/dream is an undocumented 📝Claude Code command that triggers a background agent to consolidate a session's memory files — merging facts, pruning contradictions, and trimming the index, much as REM sleep consolidates memory in the brain.
The command surfaced publicly in March 2026, when developers reverse-engineering the Claude Code binary identified a hidden feature flag — tengu_onyx_plover — that governs an automatic memory-consolidation routine commonly called Auto Dream. Auto Dream runs on its own after roughly 24 hours and at least five sessions of new activity; /dream is the manual trigger for the same process. It addresses a structural weakness in long-running coding agents, whose memory files steadily accumulate stale, contradictory, and bloated entries.
Once invoked, the agent works through a four-phase cycle. It orients by reading the memory directory and the MEMORY.md index; gathers signal by searching recent session transcripts — the JSONL files Claude Code stores locally — for high-value patterns such as user corrections and explicit saves; consolidates by merging new facts into topic files, deleting notes contradicted by later decisions, and converting relative dates into absolute ones; and trims the index back below 200 lines.

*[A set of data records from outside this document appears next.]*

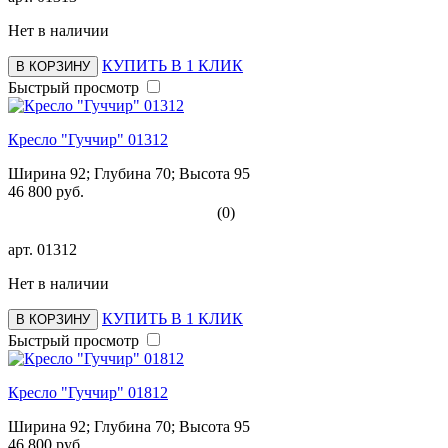
Нет в наличии
КУПИТЬ В 1 КЛИК
В КОРЗИНУ
Быстрый просмотр
Кресло "Гуччир" 01312
Ширина 92; Глубина 70; Высота 95
46 800 руб.
(0)
арт.
01312
Нет в наличии
КУПИТЬ В 1 КЛИК
В КОРЗИНУ
Быстрый просмотр
Кресло "Гуччир" 01812
Ширина 92; Глубина 70; Высота 95
46 800 руб.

The design is explicitly modeled on REM sleep, during which the brain moves short-term memories into long-term storage.
The feature remains officially undocumented, and public understanding of it comes from independent reverse-engineering and community write-ups rather than 📝Anthropic. In effect it gives Claude Code a recurring maintenance pass over its own 📝Claude Code Memory layer, keeping the agent's persistent notes accurate and compact across many sessions.